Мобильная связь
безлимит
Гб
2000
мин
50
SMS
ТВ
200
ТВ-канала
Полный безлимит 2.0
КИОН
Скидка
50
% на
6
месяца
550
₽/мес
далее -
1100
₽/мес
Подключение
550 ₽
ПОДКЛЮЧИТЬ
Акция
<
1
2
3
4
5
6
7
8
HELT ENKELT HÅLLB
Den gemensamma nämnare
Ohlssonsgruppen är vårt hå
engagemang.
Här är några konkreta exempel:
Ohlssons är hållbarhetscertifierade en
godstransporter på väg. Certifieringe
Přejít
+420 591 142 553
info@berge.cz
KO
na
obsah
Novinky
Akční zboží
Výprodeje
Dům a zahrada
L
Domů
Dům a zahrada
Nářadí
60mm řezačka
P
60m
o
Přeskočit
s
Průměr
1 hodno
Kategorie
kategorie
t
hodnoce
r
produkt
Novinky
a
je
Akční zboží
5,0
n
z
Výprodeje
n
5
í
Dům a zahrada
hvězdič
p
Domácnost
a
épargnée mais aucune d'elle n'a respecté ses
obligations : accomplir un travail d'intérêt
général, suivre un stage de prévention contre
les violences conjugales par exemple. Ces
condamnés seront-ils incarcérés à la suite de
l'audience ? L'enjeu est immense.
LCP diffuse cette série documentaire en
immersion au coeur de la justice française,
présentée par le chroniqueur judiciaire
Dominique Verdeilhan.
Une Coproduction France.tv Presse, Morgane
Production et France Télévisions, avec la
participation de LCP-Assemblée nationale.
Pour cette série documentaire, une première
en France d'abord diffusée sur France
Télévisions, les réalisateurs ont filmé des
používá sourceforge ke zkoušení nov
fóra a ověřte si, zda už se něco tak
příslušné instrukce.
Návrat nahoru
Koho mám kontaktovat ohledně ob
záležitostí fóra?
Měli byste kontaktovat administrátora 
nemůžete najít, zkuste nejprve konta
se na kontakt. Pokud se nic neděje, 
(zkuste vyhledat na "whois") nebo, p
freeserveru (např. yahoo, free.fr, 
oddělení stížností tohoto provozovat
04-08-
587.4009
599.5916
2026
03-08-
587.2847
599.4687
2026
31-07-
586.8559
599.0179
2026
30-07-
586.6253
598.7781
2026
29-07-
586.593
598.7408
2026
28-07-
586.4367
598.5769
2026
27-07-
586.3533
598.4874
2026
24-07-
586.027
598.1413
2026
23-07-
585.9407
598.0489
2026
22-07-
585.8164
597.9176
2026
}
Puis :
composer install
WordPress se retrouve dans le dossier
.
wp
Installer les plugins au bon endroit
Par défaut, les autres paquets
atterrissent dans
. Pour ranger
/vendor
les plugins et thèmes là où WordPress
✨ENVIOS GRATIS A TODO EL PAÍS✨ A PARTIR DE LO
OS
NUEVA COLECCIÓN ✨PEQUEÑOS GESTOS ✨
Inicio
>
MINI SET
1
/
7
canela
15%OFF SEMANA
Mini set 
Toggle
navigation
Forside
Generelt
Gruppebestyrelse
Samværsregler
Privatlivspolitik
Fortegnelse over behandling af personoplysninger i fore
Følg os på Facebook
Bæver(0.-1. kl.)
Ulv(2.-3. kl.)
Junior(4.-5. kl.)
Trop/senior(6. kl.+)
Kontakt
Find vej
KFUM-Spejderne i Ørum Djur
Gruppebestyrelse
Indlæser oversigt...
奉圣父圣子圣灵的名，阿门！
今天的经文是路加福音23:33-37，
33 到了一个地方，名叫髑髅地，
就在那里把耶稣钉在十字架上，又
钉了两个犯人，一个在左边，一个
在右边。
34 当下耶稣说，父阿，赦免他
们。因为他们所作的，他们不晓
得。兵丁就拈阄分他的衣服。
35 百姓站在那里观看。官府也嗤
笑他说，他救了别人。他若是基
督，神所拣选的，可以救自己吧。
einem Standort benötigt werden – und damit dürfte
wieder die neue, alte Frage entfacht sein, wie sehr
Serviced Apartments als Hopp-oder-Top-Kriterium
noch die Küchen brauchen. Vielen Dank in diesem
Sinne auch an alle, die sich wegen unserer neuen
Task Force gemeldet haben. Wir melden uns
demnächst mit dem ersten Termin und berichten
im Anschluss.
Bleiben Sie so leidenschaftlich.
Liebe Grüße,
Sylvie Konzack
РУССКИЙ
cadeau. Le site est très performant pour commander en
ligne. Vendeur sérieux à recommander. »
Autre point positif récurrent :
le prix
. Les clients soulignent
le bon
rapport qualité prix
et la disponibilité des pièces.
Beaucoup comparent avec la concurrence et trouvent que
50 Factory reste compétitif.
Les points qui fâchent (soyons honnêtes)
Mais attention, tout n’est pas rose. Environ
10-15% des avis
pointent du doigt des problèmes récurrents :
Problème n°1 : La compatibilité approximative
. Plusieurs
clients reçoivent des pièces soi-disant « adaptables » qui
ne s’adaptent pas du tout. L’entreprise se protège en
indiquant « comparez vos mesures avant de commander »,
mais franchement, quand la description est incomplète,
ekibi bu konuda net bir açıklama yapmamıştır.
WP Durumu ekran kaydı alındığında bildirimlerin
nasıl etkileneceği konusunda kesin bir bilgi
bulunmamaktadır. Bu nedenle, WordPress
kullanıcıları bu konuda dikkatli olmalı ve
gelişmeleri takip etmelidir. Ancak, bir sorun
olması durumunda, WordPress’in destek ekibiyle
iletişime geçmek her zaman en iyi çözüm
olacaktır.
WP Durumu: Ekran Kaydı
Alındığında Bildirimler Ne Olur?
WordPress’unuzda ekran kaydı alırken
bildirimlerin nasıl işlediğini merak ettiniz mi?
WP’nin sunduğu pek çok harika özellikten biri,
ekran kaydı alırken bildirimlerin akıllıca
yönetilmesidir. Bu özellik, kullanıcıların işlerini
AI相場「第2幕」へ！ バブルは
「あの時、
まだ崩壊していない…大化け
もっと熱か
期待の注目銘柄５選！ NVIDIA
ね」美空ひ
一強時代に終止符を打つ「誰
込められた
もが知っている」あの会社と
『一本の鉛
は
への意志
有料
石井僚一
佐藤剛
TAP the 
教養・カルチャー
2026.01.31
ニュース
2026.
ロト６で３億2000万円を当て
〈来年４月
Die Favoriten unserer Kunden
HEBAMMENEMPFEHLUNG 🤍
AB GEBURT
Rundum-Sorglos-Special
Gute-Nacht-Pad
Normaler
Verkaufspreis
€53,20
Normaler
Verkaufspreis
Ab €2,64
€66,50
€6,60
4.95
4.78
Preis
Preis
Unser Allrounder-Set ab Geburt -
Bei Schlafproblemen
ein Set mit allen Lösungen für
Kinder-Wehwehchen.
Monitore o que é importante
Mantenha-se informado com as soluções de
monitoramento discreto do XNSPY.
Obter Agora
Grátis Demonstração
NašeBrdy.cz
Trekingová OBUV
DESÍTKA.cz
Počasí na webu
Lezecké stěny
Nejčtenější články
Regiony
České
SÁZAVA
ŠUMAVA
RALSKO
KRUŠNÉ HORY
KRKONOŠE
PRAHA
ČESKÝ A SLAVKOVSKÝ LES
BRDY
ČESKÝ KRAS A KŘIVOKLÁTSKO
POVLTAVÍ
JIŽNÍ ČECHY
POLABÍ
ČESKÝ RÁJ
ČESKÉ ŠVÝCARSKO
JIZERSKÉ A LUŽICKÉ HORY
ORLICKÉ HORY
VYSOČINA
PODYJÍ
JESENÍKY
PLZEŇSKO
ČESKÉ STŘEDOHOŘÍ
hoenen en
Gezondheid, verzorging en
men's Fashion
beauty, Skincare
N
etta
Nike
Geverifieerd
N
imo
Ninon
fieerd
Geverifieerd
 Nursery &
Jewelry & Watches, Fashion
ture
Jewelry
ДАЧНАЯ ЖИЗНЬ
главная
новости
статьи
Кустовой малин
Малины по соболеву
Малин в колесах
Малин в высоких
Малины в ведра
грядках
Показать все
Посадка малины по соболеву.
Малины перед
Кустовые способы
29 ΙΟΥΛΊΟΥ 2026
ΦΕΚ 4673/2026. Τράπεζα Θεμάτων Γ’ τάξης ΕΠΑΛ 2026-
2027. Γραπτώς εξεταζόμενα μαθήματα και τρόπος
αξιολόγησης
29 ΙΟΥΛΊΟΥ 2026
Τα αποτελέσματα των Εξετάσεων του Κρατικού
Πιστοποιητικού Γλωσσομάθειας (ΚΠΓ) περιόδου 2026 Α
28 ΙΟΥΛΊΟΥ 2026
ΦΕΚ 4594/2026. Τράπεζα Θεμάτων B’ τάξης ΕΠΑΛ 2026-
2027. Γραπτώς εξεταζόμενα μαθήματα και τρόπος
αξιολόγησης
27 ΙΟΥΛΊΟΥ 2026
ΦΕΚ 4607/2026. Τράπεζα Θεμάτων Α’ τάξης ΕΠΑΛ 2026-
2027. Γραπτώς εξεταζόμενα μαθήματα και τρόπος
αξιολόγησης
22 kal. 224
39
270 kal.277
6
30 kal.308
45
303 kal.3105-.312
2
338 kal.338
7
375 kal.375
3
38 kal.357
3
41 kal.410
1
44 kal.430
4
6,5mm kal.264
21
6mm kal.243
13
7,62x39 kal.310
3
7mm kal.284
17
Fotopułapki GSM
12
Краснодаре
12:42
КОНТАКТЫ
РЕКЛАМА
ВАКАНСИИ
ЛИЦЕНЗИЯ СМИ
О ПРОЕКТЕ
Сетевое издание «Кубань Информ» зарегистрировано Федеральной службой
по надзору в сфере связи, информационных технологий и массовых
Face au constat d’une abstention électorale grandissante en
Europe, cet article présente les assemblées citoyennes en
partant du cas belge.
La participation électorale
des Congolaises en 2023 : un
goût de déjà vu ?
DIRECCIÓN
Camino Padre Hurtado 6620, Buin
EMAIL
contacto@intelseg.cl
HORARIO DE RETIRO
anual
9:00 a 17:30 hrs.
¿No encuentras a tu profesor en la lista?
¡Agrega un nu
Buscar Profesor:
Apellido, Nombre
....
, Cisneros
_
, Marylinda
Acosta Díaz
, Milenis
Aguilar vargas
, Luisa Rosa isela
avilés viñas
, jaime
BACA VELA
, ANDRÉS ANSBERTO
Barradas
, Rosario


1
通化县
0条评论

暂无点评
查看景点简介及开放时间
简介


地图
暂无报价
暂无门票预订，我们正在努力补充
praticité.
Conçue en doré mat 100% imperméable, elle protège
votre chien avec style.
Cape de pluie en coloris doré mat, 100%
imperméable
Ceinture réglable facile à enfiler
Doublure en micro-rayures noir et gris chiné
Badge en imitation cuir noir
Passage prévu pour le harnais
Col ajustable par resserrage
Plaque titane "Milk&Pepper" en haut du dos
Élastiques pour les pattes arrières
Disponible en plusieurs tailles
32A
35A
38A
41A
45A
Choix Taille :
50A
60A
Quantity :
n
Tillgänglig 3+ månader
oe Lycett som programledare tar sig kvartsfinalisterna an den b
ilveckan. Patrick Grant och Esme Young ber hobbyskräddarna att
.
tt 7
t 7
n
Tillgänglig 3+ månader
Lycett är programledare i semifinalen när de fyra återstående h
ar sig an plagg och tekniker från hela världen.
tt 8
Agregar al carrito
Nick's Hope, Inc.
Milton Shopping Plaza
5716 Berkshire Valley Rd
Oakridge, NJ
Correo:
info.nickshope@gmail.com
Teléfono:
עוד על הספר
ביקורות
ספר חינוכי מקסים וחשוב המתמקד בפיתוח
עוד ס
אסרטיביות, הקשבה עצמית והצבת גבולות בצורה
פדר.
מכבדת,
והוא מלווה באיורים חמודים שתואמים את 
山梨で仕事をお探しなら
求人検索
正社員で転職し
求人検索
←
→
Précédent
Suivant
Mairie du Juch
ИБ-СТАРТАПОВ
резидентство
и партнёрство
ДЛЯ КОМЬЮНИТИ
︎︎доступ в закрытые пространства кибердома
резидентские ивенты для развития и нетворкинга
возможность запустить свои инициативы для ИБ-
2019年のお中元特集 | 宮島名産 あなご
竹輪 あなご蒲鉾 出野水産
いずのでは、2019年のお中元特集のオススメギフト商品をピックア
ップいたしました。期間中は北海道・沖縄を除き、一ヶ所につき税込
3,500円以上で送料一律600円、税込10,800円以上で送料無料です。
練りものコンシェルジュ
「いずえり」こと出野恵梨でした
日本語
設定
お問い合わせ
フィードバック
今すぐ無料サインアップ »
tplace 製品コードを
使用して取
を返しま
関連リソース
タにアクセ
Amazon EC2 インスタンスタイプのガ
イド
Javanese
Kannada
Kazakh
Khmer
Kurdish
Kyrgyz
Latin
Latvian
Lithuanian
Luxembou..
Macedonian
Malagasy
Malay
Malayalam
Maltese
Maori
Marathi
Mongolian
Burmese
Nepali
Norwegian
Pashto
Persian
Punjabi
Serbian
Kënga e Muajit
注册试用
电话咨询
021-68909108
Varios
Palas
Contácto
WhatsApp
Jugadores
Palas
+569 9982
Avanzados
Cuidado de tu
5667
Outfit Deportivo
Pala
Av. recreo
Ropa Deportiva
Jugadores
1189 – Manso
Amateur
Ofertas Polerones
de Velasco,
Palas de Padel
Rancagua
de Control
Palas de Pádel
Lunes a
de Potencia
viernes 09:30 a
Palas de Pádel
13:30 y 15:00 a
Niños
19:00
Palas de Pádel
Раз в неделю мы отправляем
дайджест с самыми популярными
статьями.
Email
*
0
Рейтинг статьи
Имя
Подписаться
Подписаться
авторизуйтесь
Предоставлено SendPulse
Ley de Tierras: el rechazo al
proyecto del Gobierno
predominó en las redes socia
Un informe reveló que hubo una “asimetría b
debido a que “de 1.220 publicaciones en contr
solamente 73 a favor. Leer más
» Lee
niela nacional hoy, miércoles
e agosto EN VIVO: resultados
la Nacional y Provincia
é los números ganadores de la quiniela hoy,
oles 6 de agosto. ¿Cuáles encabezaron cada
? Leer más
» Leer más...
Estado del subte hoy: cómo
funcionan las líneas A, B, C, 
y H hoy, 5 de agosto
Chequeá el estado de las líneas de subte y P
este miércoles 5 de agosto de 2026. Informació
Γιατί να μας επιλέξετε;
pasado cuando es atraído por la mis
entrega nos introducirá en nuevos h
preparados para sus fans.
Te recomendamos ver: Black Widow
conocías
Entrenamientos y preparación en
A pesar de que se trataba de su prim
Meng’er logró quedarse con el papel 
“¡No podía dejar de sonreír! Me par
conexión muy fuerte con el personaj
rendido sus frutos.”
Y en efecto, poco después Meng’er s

_ _ _

Copy out the lines above exactly, beginning at the one that contains "Ofertas Polerones" and ending at the one that contains "sonreír! Me par".

■ **Reply**:
Ofertas Polerones
de Velasco,
Palas de Padel
Rancagua
de Control
Palas de Pádel
Lunes a
de Potencia
viernes 09:30 a
Palas de Pádel
13:30 y 15:00 a
Niños
19:00
Palas de Pádel
Раз в неделю мы отправляем
дайджест с самыми популярными
статьями.
Email
*
0
Рейтинг статьи
Имя
Подписаться
Подписаться
авторизуйтесь
Предоставлено SendPulse
Ley de Tierras: el rechazo al
proyecto del Gobierno
predominó en las redes socia
Un informe reveló que hubo una “asimetría b
debido a que “de 1.220 publicaciones en contr
solamente 73 a favor. Leer más
» Lee
niela nacional hoy, miércoles
e agosto EN VIVO: resultados
la Nacional y Provincia
é los números ganadores de la quiniela hoy,
oles 6 de agosto. ¿Cuáles encabezaron cada
? Leer más
» Leer más...
Estado del subte hoy: cómo
funcionan las líneas A, B, C, 
y H hoy, 5 de agosto
Chequeá el estado de las líneas de subte y P
este miércoles 5 de agosto de 2026. Informació
Γιατί να μας επιλέξετε;
pasado cuando es atraído por la mis
entrega nos introducirá en nuevos h
preparados para sus fans.
Te recomendamos ver: Black Widow
conocías
Entrenamientos y preparación en
A pesar de que se trataba de su prim
Meng’er logró quedarse con el papel 
“¡No podía dejar de sonreír! Me par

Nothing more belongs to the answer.